Ban on skill games temporarily lifted as trial between former NASCAR driver and state of Virginia continues

Virginia News

MONETA, Va. (WRIC) — The Greensville Circuit Court heard Virginia business owner and former NASCAR driver Hermie Sadler’s petition for a preliminary injunction to prevent the enforcement of the ban on skill games on Monday.

That afternoon, a motion was granted for a temporary injunction. This means for the time being the ban has been put on hold and businesses can operate the games.

Sadler’s attorneys argued that the ban should be placed on hold because the law establishing it (SB 971) is unconstitutional and that their petition is about free speech.

On Monday the judge determined that the law was too vague and violated First Amendment rights.

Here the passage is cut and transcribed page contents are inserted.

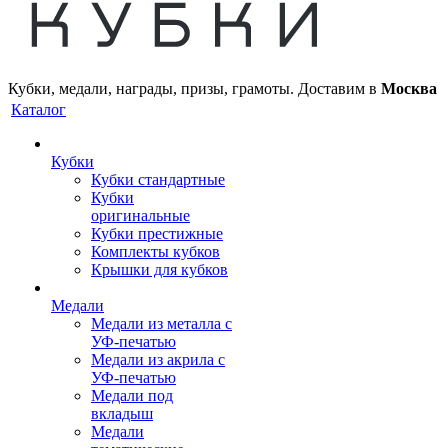
Кубки, медали, награды, призы, грамоты. Доставим в
Москва
Каталог
Кубки
Кубки стандартные
Кубки
оригинальные
Кубки престижные
Комплекты кубков
Крышки для кубков
Медали
Медали из металла с
УФ-печатью
Медали из акрила с
УФ-печатью
Медали под
вкладыш
Медали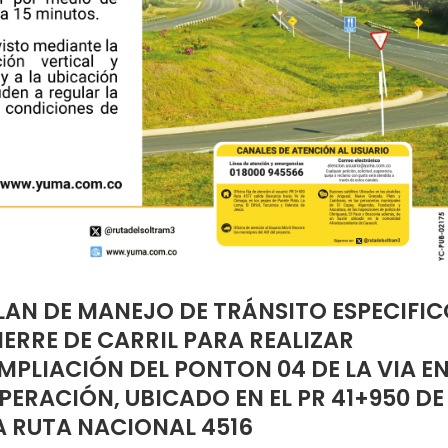
LAN DE MANEJO DE TRÁNSITO ESPECIFIC
IERRE DE CARRIL PARA REALIZAR
MPLIACIÓN DEL PONTON 04 DE LA VIA E
PERACIÓN, UBICADO EN EL PR 41+950 DE
A RUTA NACIONAL 4516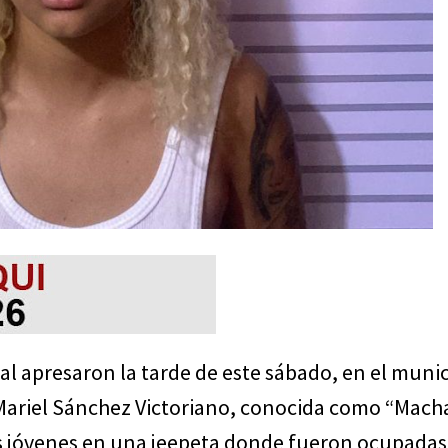
al apresaron la tarde de este sábado, en el munic
Mariel Sánchez Victoriano, conocida como “Macha
os jóvenes en una jeepeta donde fueron ocupadas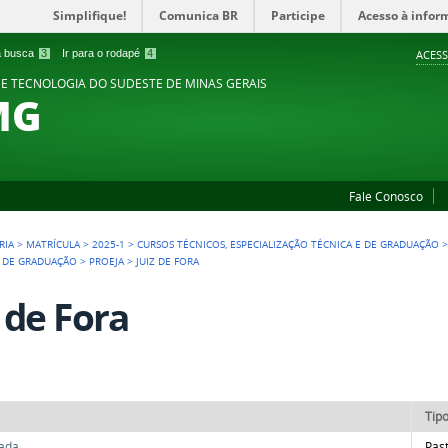
Simplifique!
Comunica BR
Participe
Acesso à infor
 a busca
3
Ir para o rodapé
4
ACESS
 E TECNOLOGIA DO SUDESTE DE MINAS GERAIS
MG
Fale Conosco
RIA
>
MATRÍCULA
>
2025-1
>
CURSOS TÉCNICOS, ESPECIALIZAÇÃO TÉCNICA E DE GRADUAÇÃO
E DE GRADUAÇÃO
>
PROEJA
>
JUIZ DE FORA
z de Fora
Tip
ada
Pas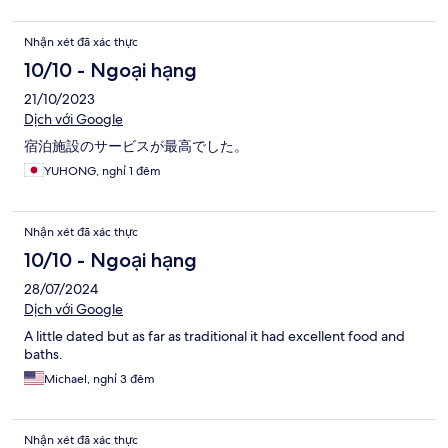
Nhận xét đã xác thực
10/10 - Ngoại hạng
21/10/2023
Dịch với Google
宿泊施設のサービスが最高でした。
YUHONG, nghỉ 1 đêm
Nhận xét đã xác thực
10/10 - Ngoại hạng
28/07/2024
Dịch với Google
A little dated but as far as traditional it had excellent food and
baths.
Michael, nghỉ 3 đêm
Nhận xét đã xác thực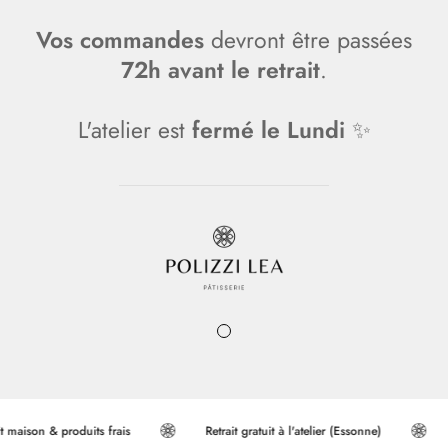
Vos commandes
Vos commandes
Vos commandes
devront être passées
72h avant le retrait
72h avant le retrait
72h avant le retrait
.
L'atelier est
fermé le Lundi
fermé le Lundi
fermé le Lundi
✨
maison & produits frais
Retrait gratuit à l'atelier (Essonne)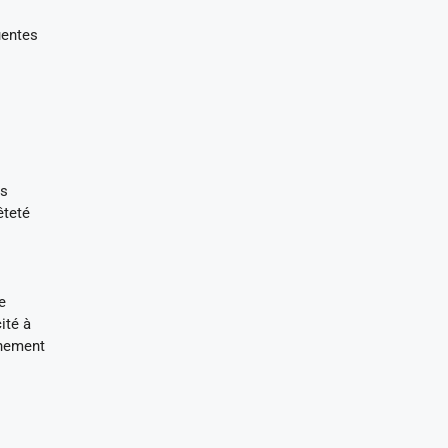
uentes
es
êteté
e
ité à
nnement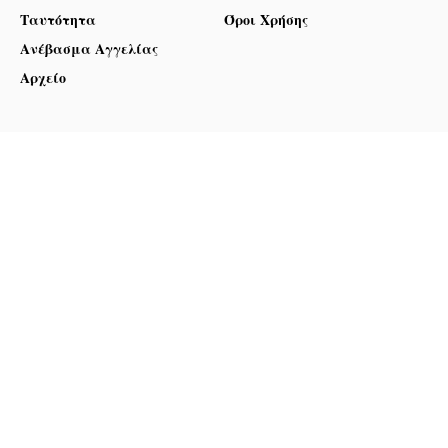
Ταυτότητα
Όροι Χρήσης
Ανέβασμα Αγγελίας
Αρχείο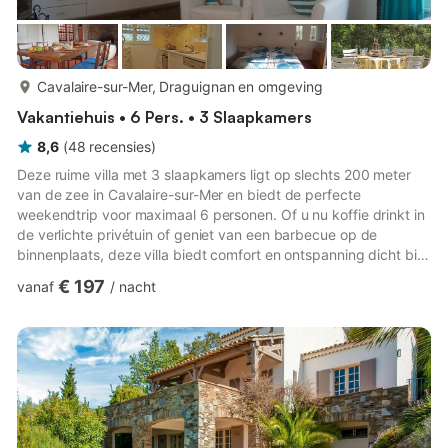
meer...
Cavalaire-sur-Mer, Draguignan en omgeving
Vakantiehuis • 6 Pers. • 3 Slaapkamers
8,6
(
48
recensies
)
Deze ruime villa met 3 slaapkamers ligt op slechts 200 meter
van de zee in Cavalaire-sur-Mer en biedt de perfecte
weekendtrip voor maximaal 6 personen. Of u nu koffie drinkt in
de verlichte privétuin of geniet van een barbecue op de
binnenplaats, deze villa biedt comfort en ontspanning dicht bij
de kust. Het strand en de rivier liggen op korte loopafstand,
€ 197
vanaf
/
nacht
terwijl restaurants (1 km) en een supermarkt (3 km) gunstig in
de buurt zijn. Golfliefhebbers kunnen terecht op de golfbaan
van Gassin, op korte rijafstand. Na een dagje uit kunt u
ontspannen bij de open haard of genieten van quality time...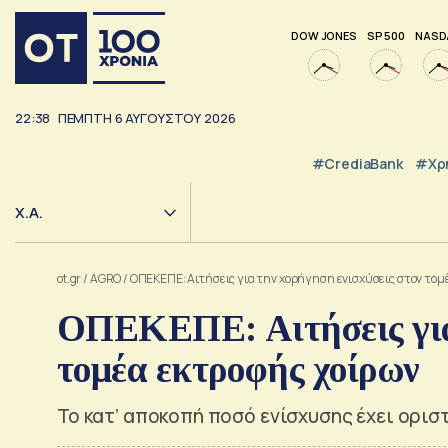
DOW JONES
SP 500
NASD
22:38
ΠΈΜΠΤΗ
6
ΑΥΓΟΎΣΤΟΥ
2026
#CrediaBank
#Χρ
Χ.Α.
ot.gr
/
AGRO
/
ΟΠΕΚΕΠΕ: Αιτήσεις για την χορήγηση ενισχύσεις στον τομ
ΟΠΕΚΕΠΕ: Αιτήσεις για 
τομέα εκτροφής χοίρων
Το κατ’ αποκοπή ποσό ενίσχυσης έχει ορισ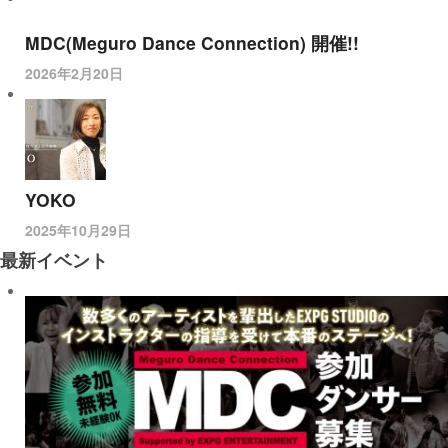
MDC(Meguro Dance Connection) 開催!!
2026年2月20日
YOKO
2025年10月29日
最新イベント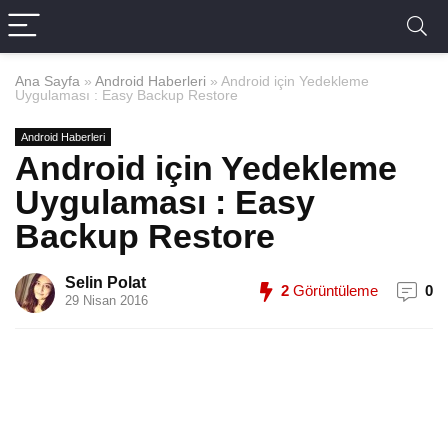
Ana Sayfa
»
Android Haberleri
»
Android için Yedekleme
Uygulaması : Easy Backup Restore
Android Haberleri
Android için Yedekleme
Uygulaması : Easy
Backup Restore
Selin Polat
2
Görüntüleme
0
29 Nisan 2016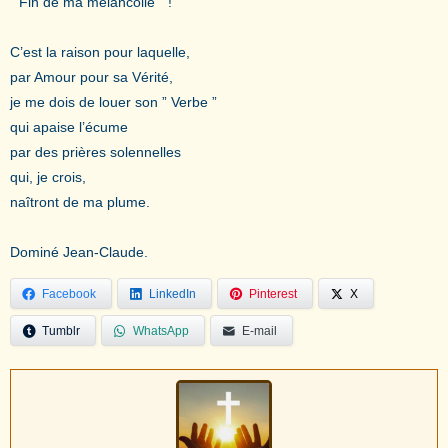
” Fin de ma mélancolie ” !
C’est la raison pour laquelle,
par Amour pour sa Vérité,
je me dois de louer son ” Verbe ”
qui apaise l’écume
par des prières solennelles
qui, je crois,
naîtront de ma plume.
Dominé Jean-Claude.
Facebook
LinkedIn
Pinterest
X
Tumblr
WhatsApp
E-mail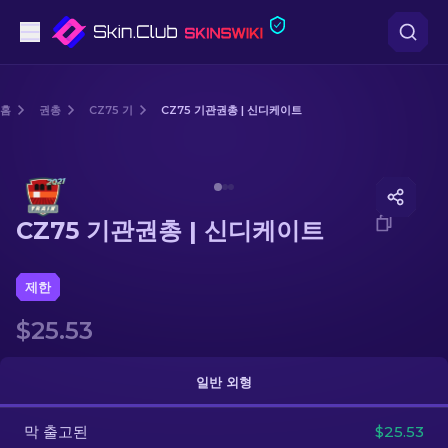
권총
홈
권총
CZ75 기
CZ75 기관권총 | 신디케이트
중간 등급
Media of
CZ75 기관권총 | 신디케이트
돌격소총
CZ75 기관권총 | 신디케이트
저격소총
칼
제한
$25.53
장갑
케이스
일반 외형
막 출고된
기타
$25.53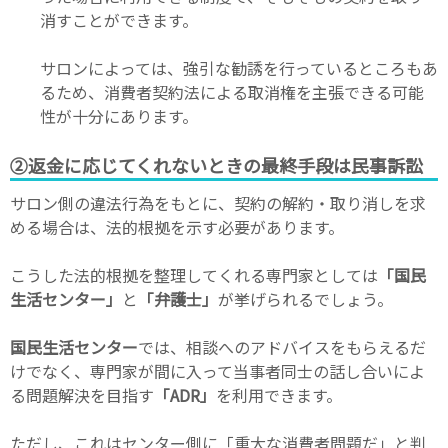
消すことができます。
サロンによっては、強引な勧誘を行っているところもあ
るため、消費者契約法による取消権を主張できる可能
性が十分にあります。
②返金に応じてくれないときの最終手段は民事訴訟
サロン側の違法行為をもとに、契約の解約・取り消しを求
める場合は、法的根拠を示す必要があります。
こうした法的根拠を整理してくれる専門家としては
「国民
生活センター」
と
「弁護士」
が挙げられるでしょう。
国民生活センター
では、相談へのアドバイスをもらえるだ
けでなく、専門家が間に入って当事者同士の話し合いによ
る問題解決を目指す
「ADR」
を利用できます。
ただし、これはセンター側に「重大な消費者問題だ」と判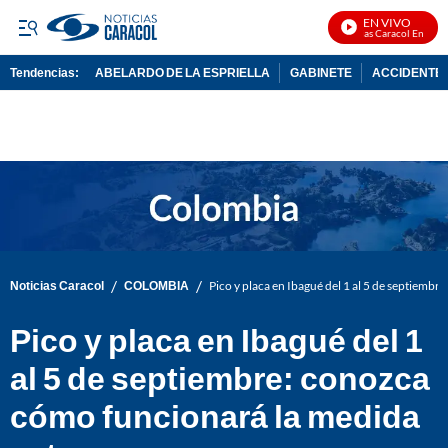
EN VIVO
Noticias Caracol En Vivo
Tendencias:
ABELARDO DE LA ESPRIELLA
GABINETE
ACCIDENTE 
PUBLICIDAD
/
/
Noticias Caracol
COLOMBIA
Pico y placa en Ibagué del 1 al 5 de septiemb
Pico y placa en Ibagué del 1
al 5 de septiembre: conozca
cómo funcionará la medida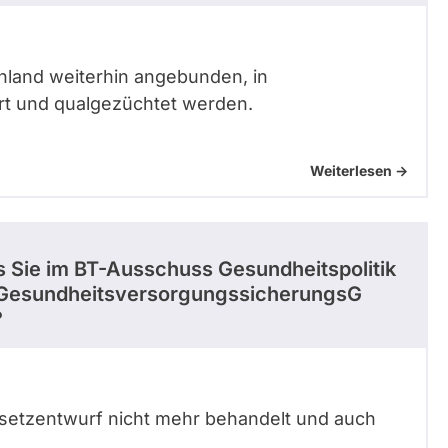
chland weiterhin angebunden, in
ert und qualgezüchtet werden.
Weiterlesen ->
ss Sie im BT-Ausschuss Gesundheitspolitik
nd GesundheitsversorgungssicherungsG
?
esetzentwurf nicht mehr behandelt und auch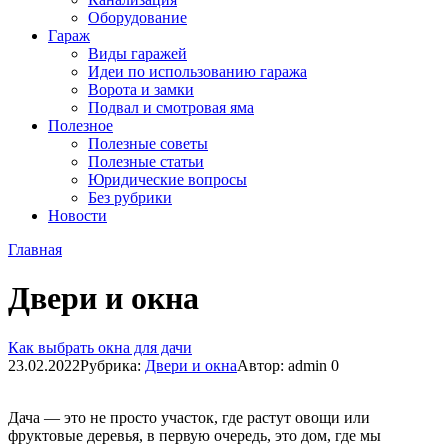
Оборудование
Гараж
Виды гаражей
Идеи по использованию гаража
Ворота и замки
Подвал и смотровая яма
Полезное
Полезные советы
Полезные статьи
Юридические вопросы
Без рубрики
Новости
Главная
Двери и окна
Как выбрать окна для дачи
23.02.2022
Рубрика:
Двери и окна
Автор:
admin
0
Дача — это не просто участок, где растут овощи или
фруктовые деревья, в первую очередь, это дом, где мы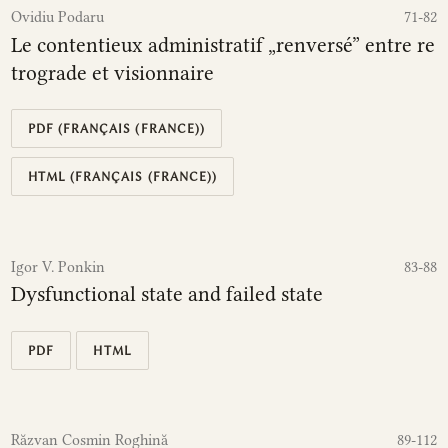
Ovidiu Podaru
71-82
Le contentieux administratif „renversé” entre re
trograde et visionnaire
PDF (FRANÇAIS (FRANCE))
HTML (FRANÇAIS (FRANCE))
Igor V. Ponkin
83-88
Dysfunctional state and failed state
PDF
HTML
Răzvan Cosmin Roghină
89-112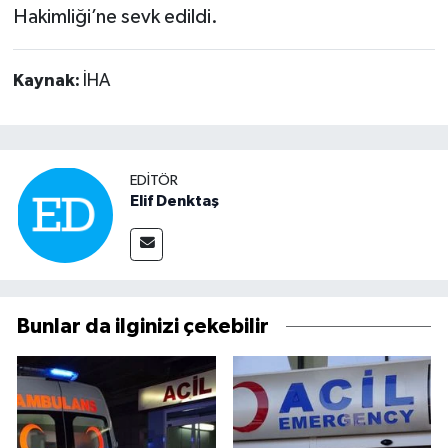
Hakimliği’ne sevk edildi.
Kaynak:
İHA
EDITÖR
Elif Denktaş
Bunlar da ilginizi çekebilir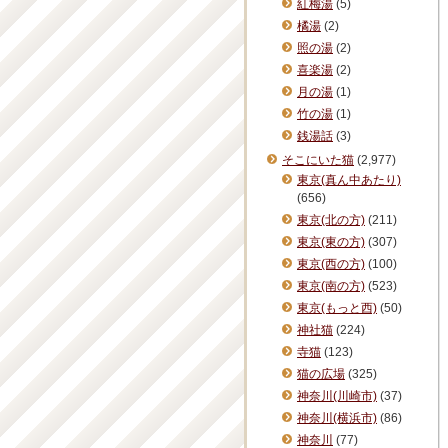
紅梅湯
(5)
橘湯
(2)
照の湯
(2)
喜楽湯
(2)
月の湯
(1)
竹の湯
(1)
銭湯話
(3)
そこにいた猫
(2,977)
東京(真ん中あたり)
(656)
東京(北の方)
(211)
東京(東の方)
(307)
東京(西の方)
(100)
東京(南の方)
(523)
東京(もっと西)
(50)
神社猫
(224)
寺猫
(123)
猫の広場
(325)
神奈川(川崎市)
(37)
神奈川(横浜市)
(86)
神奈川
(77)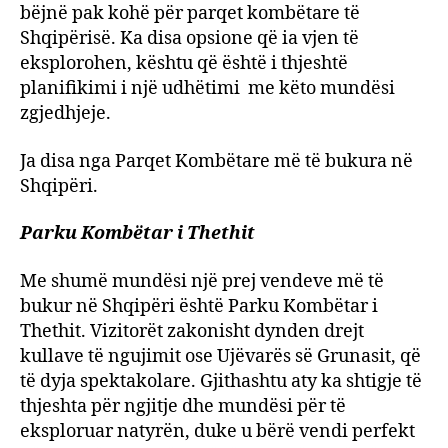
bëjnë pak kohë për parqet kombëtare të
Shqipërisë. Ka disa opsione që ia vjen të
eksplorohen, kështu që është i thjeshtë
planifikimi i një udhëtimi me këto mundësi
zgjedhjeje.
Ja disa nga Parqet Kombëtare më të bukura në
Shqipëri.
Parku Kombëtar i Thethit
Me shumë mundësi një prej vendeve më të
bukur në Shqipëri është Parku Kombëtar i
Thethit. Vizitorët zakonisht dynden drejt
kullave të ngujimit ose Ujëvarës së Grunasit, që
të dyja spektakolare. Gjithashtu aty ka shtigje të
thjeshta për ngjitje dhe mundësi për të
eksploruar natyrën, duke u bërë vendi perfekt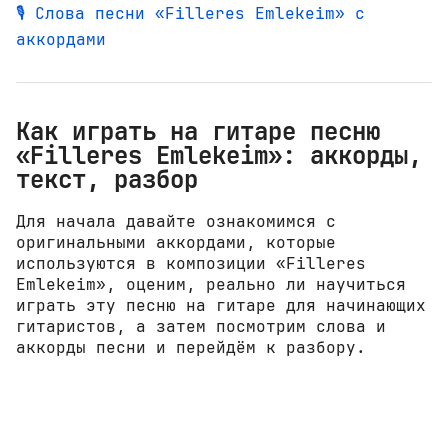
🎙️ Слова песни «Filleres Emlekeim» с
аккордами
Как играть на гитаре песню
«Filleres Emlekeim»: аккорды,
текст, разбор
Для начала давайте ознакомимся с
оригинальными аккордами, которые
используются в композиции «Filleres
Emlekeim», оценим, реально ли научиться
играть эту песню на гитаре для начинающих
гитаристов, а затем посмотрим слова и
аккорды песни и перейдём к разбору.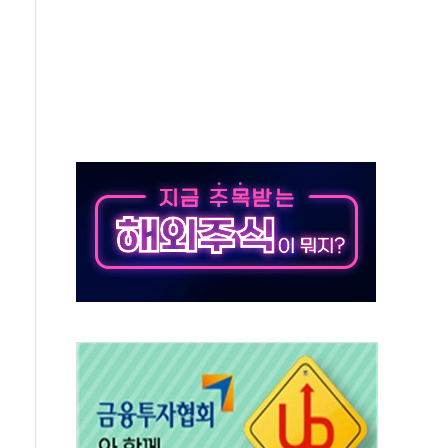
…공습 한계·탄약 부족 현실화
50㎜ 폭우…강원 동해안 강한 비 이어져
 환경미화원 수거차에 치여 사망
동…60대 남성 2명 숨져
보는 일 없게"…'결혼 페널티' 22개 과제 손본다
터보트 전복…1명 사망·1명 실종
의 날 참석..."국제적 시민 연대로 목소리 내야"
 실종 60대 나흘만에 숨진 채 발견
 살해 10대 아들 체포
' 받아친 정청래…제주 연설서 신경전 고조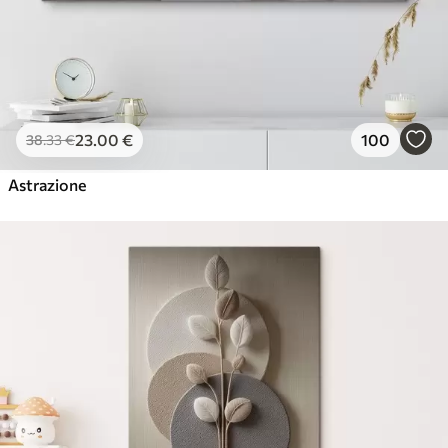
23
.00
€
100
38
.33
€
Astrazione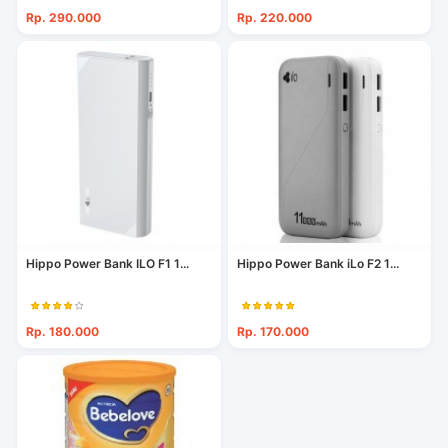
Rp. 290.000
Rp. 220.000
Hippo Power Bank ILO F1 1...
Hippo Power Bank iLo F2 1...
Rp. 180.000
Rp. 170.000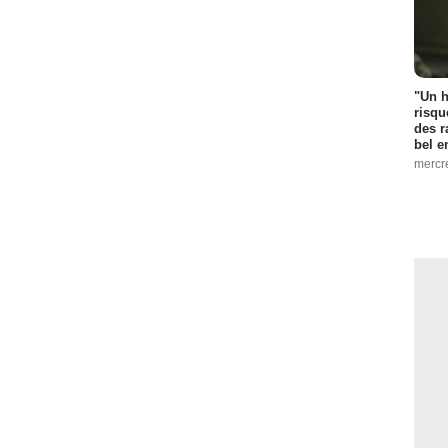
"Un h
risqu
des r
bel 
mercr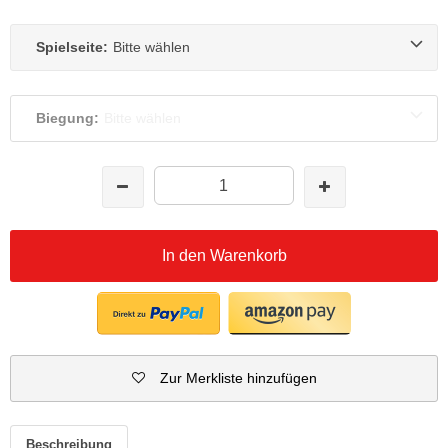
Spielseite:
Bitte wählen
Biegung:
Bitte wählen
In den Warenkorb
Zur Merkliste hinzufügen
Beschreibung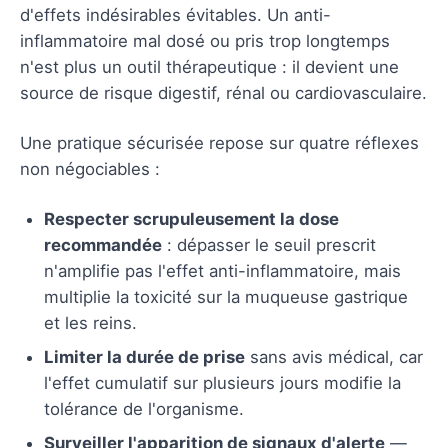
d'effets indésirables évitables. Un anti-
inflammatoire mal dosé ou pris trop longtemps
n'est plus un outil thérapeutique : il devient une
source de risque digestif, rénal ou cardiovasculaire.
Une pratique sécurisée repose sur quatre réflexes
non négociables :
Respecter scrupuleusement la dose
recommandée
: dépasser le seuil prescrit
n'amplifie pas l'effet anti-inflammatoire, mais
multiplie la toxicité sur la muqueuse gastrique
et les reins.
Limiter la durée de prise
sans avis médical, car
l'effet cumulatif sur plusieurs jours modifie la
tolérance de l'organisme.
Surveiller l'apparition de signaux d'alerte
—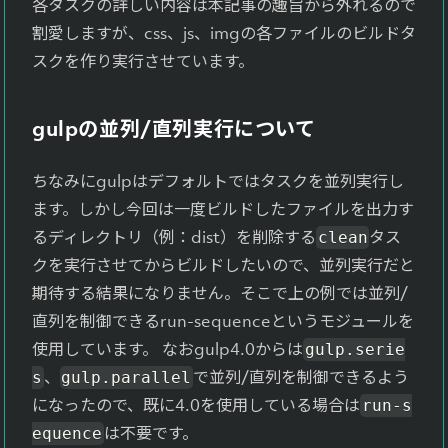
各タスクの詳しい内容は本記事の趣旨から外れるので
割愛しますが、css、js、imgの各ファイルのビルドタ
スクを作り実行させています。
gulpの並列/直列実行について
ちなみにgulpはデフォルトではタスクを並列実行し
ます。しかし今回は一度ビルドしたファイルを出力す
るディレクトリ（例：dist）を削除する
タス
clean
クを実行させてからビルドしたいので、並列実行だと
期待する結果になりません。そこで上の例では並列/
直列を制御できるrun-sequenceというモジュールを
使用しています。 なおgulp4.0からは
gulp.serie
、
で並列/直列を制御できるよう
s
gulp.parallel
になったので、既に4.0を使用している場合は
run-s
は不要です。
equence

Sadler claims the ban that went into effect on July 1 has adversely impacted hundreds of small business owners, convenience stores, truck stops and restaurants throughout the commonwealth.

“What has happened to us is wrong; not just me, but everybody,” he said. “We have every right to operate our business just like everybody else does, including the new ones that are trying to come into the commonwealth.”

He noted that he has no issue with casino gaming coming to the commonwealth, but that casinos shouldn’t come at the expense of small businesses. Sadler personally owns several truck stops in the state which used to operate video skill games.

Ahead of the hearing, Sadler stated, “I believe we have an exceptionally strong case.”

“We’ve assembled a top-notch legal team and I’m excited for Monday’s hearing as another step forward in the fight to stop state government’s unconstitutional overreach against small businesses like mine,” he said.

The commonwealth’s attorneys said the argument over the ban was not about civil rights but is instead about turning a profit. They said the General Assembly put the law in place to help prevent people from throwing their life savings away on skill games.

Sadler’s attorneys said that skill games are different than games of chance where someone is not in control of how much they win. They argued that skill games are more like crane games or coin pusher games which are not banned in Virginia. The banned skill games offer up money – other games offer the kinds of toys or prizes people would win playing an arcade game.

Monday’s hearing was held at the courthouse at 315 South Main St. in Emporia.

Sadler and his attorneys are set to return to court on May 18.

“Our battle has just begun,” Bill Stanley, representing Sadler, said. “We come back in may for a declaratory judgment to make this permanent. We also have a battle probably coming up in the Virginia legislature, which you all need to be mindful of and vigilant of because we want to make sure that there’s a permanent solution that helps small business, that saves small business, and allows these skill games in small businesses to compete with the big guys.”